State Road 293 (SR 293) is a 15.4 mile (24.8 km) major thoroughfare, extending from U.S. Route 98 in Destin, north across the Mid-Bay Bridge, a toll bridge, around Niceville to State Road 85. Initially ending at Florida State Road 20 west of where they intersect today, SR 293 has served as a very important bypass to the Niceville community, and as a hurricane evacuation route. From the Mid-Bay Bridge and to points north, the roadway is known as the Walter Francis Spence Parkway.

==Route description==
State Road 293 begins at the intersection with Hutchinson Street and US 98 in Destin near many shopping centers. SR 293 continues north from here as a four-lane boulevard, named Danny Wuerffel Way. SR 293 turns slightly east as it passes by Turnberry Harbor and Destin Middle School. It then becomes a two-lane freeway and crosses the 3.6 mile long Mid-Bay Bridge over Choctawhatchee Bay, where at the northern end of the bridge, tolls are collected ($4.00 Cash, $3.00 SunPass). From here, SR 293 continues north, developing the name of the Walter Francis Spence Parkway as it sharply turns northeast at the Lakeshore Drive Interchange. It extends for another two miles as a four-lane freeway, traveling northward around the Bluewater Bay community and intersects Florida State Road 20 with a single point urban interchange. SR 293 has an interchange with Range Road, and continues north as a two-lane expressway. Still heading north, it crosses the Rocky Creek Bridge. It then passes the second tolling point: the electronic toll gantry ($2.00 Toll by plate / $1.50 SunPass). SR 293 then intersects an access road to a master-planned subdivision. It then turns to a direction of west-by-northwest and intersects with Forest Road and Florida State Road 285, before continuing west, crossing bridges over Swift Creek, Fox Head Branch, and Mill Creek to terminate at Florida State Road 85 at a Trumpet Interchange.

==History==
The State Road was established in June 1993 when the Mid-Bay Bridge was opened. Originally, the northern terminus of the road was at the toll plaza at the northern end of the bridge. The northern approached was accessed via White Point Road. In 2011, the road was opened to SR 20.

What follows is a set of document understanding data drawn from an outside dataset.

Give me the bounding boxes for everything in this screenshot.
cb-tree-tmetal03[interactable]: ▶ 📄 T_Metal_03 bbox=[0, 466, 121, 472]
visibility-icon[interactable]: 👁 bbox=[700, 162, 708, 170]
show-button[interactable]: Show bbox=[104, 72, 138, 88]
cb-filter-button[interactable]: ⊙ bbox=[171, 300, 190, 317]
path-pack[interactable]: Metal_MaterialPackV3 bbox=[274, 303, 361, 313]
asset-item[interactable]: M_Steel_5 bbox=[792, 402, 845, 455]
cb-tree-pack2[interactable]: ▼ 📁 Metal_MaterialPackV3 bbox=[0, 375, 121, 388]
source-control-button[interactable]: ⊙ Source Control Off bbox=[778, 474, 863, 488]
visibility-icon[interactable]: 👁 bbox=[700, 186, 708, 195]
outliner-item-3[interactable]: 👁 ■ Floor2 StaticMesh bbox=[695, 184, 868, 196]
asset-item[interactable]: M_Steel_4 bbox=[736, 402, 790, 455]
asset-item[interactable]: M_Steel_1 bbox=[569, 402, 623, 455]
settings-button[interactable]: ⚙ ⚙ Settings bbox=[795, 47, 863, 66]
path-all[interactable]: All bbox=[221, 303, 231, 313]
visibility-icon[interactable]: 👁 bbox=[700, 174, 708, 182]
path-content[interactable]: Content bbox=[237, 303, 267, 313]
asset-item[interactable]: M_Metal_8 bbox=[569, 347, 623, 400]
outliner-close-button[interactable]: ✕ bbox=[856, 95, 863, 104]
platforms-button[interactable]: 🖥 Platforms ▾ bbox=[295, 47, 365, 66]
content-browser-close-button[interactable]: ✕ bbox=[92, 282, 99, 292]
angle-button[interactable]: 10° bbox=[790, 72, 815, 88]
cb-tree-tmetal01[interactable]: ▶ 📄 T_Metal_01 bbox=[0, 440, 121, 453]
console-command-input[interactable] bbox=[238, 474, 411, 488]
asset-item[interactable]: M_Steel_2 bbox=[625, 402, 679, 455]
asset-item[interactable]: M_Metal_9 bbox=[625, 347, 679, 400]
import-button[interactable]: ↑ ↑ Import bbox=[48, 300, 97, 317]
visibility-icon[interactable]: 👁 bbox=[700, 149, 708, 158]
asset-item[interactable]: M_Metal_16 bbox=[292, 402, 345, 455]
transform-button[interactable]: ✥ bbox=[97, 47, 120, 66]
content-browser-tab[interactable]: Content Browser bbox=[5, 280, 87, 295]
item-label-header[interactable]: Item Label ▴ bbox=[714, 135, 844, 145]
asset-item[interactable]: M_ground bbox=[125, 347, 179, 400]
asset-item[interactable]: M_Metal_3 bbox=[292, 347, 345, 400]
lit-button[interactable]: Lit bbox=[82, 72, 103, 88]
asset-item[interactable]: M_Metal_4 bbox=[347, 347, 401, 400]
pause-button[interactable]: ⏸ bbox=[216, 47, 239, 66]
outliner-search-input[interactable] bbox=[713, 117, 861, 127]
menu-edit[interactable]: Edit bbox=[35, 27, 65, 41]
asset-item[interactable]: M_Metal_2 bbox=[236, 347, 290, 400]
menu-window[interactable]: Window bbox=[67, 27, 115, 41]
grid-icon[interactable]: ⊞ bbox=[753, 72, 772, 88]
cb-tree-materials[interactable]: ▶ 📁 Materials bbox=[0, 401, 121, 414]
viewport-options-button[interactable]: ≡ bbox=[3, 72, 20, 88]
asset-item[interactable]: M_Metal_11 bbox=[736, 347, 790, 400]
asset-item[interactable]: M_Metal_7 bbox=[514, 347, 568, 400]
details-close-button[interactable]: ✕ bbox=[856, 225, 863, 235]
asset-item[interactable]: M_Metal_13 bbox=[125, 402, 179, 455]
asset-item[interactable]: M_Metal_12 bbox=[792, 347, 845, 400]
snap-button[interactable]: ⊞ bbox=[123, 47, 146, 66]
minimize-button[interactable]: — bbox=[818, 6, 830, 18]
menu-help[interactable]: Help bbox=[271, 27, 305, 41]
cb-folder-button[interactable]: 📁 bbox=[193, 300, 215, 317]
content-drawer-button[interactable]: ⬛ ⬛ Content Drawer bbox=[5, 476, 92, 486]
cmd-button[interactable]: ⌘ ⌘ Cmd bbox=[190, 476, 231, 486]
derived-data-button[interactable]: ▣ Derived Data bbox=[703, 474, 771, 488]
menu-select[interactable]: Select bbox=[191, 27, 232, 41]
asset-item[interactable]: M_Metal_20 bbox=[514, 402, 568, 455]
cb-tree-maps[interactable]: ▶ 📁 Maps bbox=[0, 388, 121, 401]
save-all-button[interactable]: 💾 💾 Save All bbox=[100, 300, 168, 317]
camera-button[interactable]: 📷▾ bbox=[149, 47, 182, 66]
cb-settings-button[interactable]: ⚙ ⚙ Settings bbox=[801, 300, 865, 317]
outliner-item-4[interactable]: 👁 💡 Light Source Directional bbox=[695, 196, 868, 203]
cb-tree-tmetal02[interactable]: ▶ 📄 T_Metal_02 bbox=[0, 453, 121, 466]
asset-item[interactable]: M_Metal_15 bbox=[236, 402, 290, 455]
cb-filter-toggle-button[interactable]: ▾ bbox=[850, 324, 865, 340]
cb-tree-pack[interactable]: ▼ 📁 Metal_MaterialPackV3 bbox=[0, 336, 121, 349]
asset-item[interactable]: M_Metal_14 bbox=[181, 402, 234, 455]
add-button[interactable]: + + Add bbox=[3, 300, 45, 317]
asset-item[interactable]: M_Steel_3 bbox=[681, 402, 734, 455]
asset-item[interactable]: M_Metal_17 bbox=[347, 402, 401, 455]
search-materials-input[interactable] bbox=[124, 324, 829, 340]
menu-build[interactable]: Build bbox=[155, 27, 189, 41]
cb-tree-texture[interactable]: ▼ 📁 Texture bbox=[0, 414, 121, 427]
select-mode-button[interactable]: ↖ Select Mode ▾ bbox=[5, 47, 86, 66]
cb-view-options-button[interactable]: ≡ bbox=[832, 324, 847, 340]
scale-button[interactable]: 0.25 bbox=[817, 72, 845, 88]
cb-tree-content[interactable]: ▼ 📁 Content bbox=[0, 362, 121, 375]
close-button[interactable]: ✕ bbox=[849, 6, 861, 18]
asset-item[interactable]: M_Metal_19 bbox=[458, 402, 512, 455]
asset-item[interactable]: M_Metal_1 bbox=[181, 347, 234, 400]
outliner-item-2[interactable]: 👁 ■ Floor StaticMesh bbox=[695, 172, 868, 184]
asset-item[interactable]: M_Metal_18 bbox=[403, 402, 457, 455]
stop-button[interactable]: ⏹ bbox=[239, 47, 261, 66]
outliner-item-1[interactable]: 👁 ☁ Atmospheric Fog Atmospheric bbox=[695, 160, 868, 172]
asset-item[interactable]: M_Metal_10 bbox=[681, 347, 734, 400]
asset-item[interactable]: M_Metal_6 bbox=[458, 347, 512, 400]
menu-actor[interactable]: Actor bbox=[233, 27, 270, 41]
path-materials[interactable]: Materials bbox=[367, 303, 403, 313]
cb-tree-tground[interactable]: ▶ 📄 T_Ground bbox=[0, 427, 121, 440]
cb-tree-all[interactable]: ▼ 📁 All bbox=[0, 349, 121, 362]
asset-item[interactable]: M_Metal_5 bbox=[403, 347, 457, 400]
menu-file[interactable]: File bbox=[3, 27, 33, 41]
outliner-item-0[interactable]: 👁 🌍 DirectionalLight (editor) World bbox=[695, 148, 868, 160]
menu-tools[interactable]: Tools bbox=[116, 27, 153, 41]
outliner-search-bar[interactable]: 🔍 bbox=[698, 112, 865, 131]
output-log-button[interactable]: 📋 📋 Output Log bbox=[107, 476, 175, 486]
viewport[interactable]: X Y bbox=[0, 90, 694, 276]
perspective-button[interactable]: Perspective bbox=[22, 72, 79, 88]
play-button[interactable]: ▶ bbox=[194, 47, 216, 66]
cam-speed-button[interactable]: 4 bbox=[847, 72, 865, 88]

State Road 293 was extended around the Niceville area in 3 stages, starting with an extension north to Range Road, completed in 2011. It was followed by extensions to SR 285, then SR 85 both completed in January 2014.. Proposals have been made to extend SR 293 to Florida State Road 123 and reconnect with US Route 98 and extend west to Florida State Road 87, but proposals for this further extension have been placed on indefinite hold due to environmental concerns.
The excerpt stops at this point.